Source data =
= Beginning of Section =
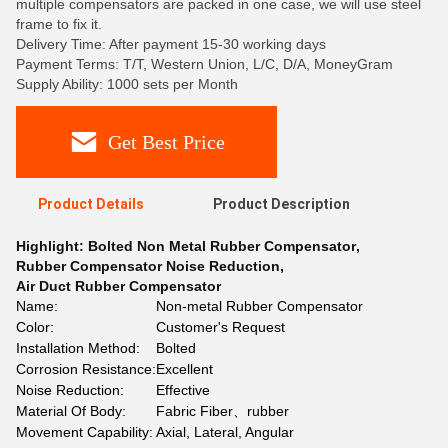
multiple compensators are packed in one case, we will use steel
frame to fix it.
Delivery Time: After payment 15-30 working days
Payment Terms: T/T, Western Union, L/C, D/A, MoneyGram
Supply Ability: 1000 sets per Month
Get Best Price
Product Details
Product Description
Highlight:
Bolted Non Metal Rubber Compensator
,
Rubber Compensator Noise Reduction
,
Air Duct Rubber Compensator
Name:
Non-metal Rubber Compensator
Color:
Customer's Request
Installation Method:
Bolted
Corrosion Resistance:
Excellent
Noise Reduction:
Effective
Material Of Body:
Fabric Fiber、rubber
Movement Capability:
Axial, Lateral, Angular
= End of Section =
Assignment =
Omitting the images, output each record precisely as written.

Result for this task =
multiple compensators are packed in one case, we will use steel
frame to fix it.
Delivery Time: After payment 15-30 working days
Payment Terms: T/T, Western Union, L/C, D/A, MoneyGram
Supply Ability: 1000 sets per Month
Get Best Price
Product Details
Product Description
Highlight:
Bolted Non Metal Rubber Compensator
,
Rubber Compensator Noise Reduction
,
Air Duct Rubber Compensator
Name:
Non-metal Rubber Compensator
Color:
Customer's Request
Installation Method:
Bolted
Corrosion Resistance:
Excellent
Noise Reduction:
Effective
Material Of Body:
Fabric Fiber、rubber
Movement Capability:
Axial, Lateral, Angular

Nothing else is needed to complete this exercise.